* **Requirement**
Start at the line below containing "désagréments d'élimination des eaux uséees." and stop at the line containing "installations d'évacuation. Amorçant". Repeat every line of that stretch exactly, and nothing outside it.

* **Supplied entries**
────────

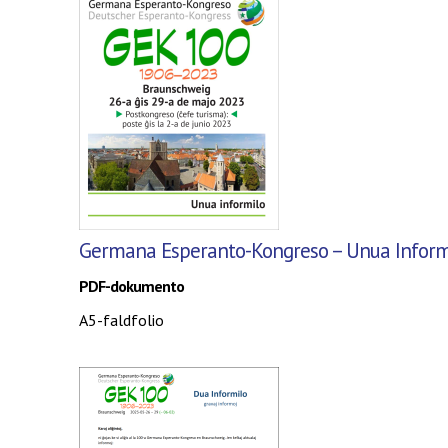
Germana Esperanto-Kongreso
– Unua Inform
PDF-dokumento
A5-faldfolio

────────

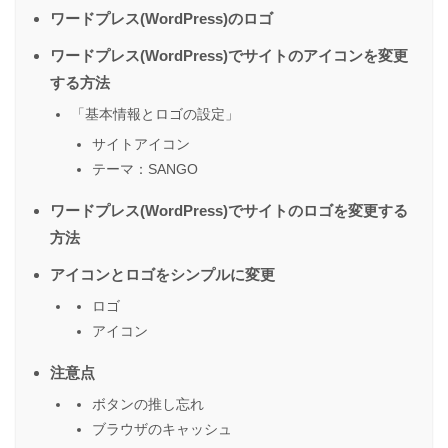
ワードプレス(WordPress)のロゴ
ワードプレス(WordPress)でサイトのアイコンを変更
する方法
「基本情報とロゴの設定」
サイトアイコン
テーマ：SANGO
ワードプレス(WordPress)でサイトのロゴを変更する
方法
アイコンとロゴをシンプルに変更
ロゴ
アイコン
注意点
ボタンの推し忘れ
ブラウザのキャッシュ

────────

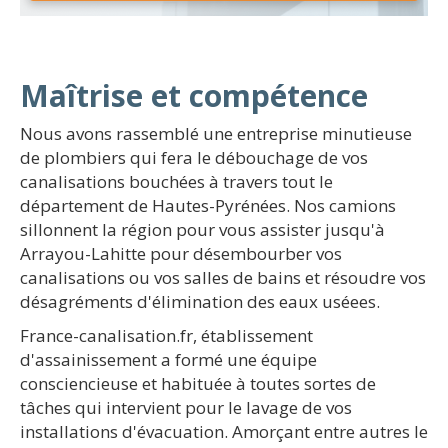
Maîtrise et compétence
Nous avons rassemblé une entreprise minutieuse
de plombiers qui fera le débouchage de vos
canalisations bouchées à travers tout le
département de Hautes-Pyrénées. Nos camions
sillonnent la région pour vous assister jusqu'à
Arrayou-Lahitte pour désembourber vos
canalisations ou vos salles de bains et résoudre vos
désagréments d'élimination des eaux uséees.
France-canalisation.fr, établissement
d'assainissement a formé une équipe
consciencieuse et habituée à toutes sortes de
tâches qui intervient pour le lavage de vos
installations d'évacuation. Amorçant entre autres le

────────

* **Your solution**
désagréments d'élimination des eaux uséees.
France-canalisation.fr, établissement
d'assainissement a formé une équipe
consciencieuse et habituée à toutes sortes de
tâches qui intervient pour le lavage de vos
installations d'évacuation. Amorçant entre autres le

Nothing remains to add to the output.